Stucktopia

 

 

Stucktopia

By

Leonard Zwelling

https://www.nytimes.com/2024/07/06/opinion/sci-fi-dystopia-pop-culture.html

In this op-ed from The New York Times on July 6, literary critic Hillary Kelly describes a group of recent television series in which humanity seems to be stuck in an inner world of unchanging repetition unaware of an outside world of challenge. I have seen one of these, Silo, and Kelly’s description is apt. There are a group of “leaders” who tend to keep the rest of humanity ignorant and working for the betterment of “everyone” while the leaders control the inner environment as well as access to the outside world.

Sound familiar?

Over recent years (let’s say the last twenty), I have heard a raft of complaints about how the leadership of MD Anderson is out of touch with the rank-and-file faculty. Let’s say that this is true, as I believe it to be. Why hasn’t anything changed?

The answer is actually in the stories of the television series. Somehow someone has got to rebel against the status quo and defy the regimentation that keeps things inevitable and change unattainable.

Currently, the Faculty Senate is working overtime to change this by engaging with the Executive Leadership Team and seeking full participation in shared governance. But it’s a hard row to hoe. The Governing Body is only peripherally interested in the opinion of anyone beside his minders in Austin and the various national surveys in which he chooses to enter MD Anderson.

In the end, this is all in the hands of the clinical faculty. Only they can make a difference in the attitude of the leadership because, believe it or not, the clinical faculty members are the engine of MD Anderson’s greatness just as research is the fuel that feeds that engine.

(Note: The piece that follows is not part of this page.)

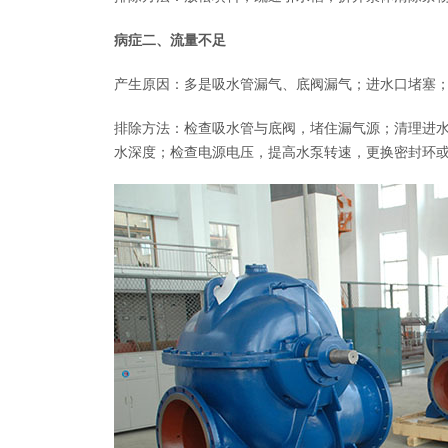
病症二、流量不足
产生原因：多是吸水管漏气、底阀漏气；进水口堵塞
排除方法：检查吸水管与底阀，堵住漏气源；清理进水
水深度；检查电源电压，提高水泵转速，更换密封环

Essentially, Kelly calls the situation on the TV series, and perhaps in today’s society, stucktopia. People continue to do what they do, aware that it is not pleasant, but afraid to change.

As someone who has been a bit of a provocateur for some years now, I’ve hypothesized that if the clinical faculty turned Wednesday into Sunday just once, it would get the attention of the Governing Body and all his minders in Austin.

Care for patients with emergency issues, just like on Sunday, but the clinics will remain empty, just like on Sunday. (At least for now.)

Then again,” There’s another more realistic option that offers a thrill and reward of its own. If we don’t let the stucktopia keep its hold on us, if we rebuke it, maybe we shift ourselves ever so slightly toward optimism, and give the system whatever small hell we can.”

I think some faculty are doing this already.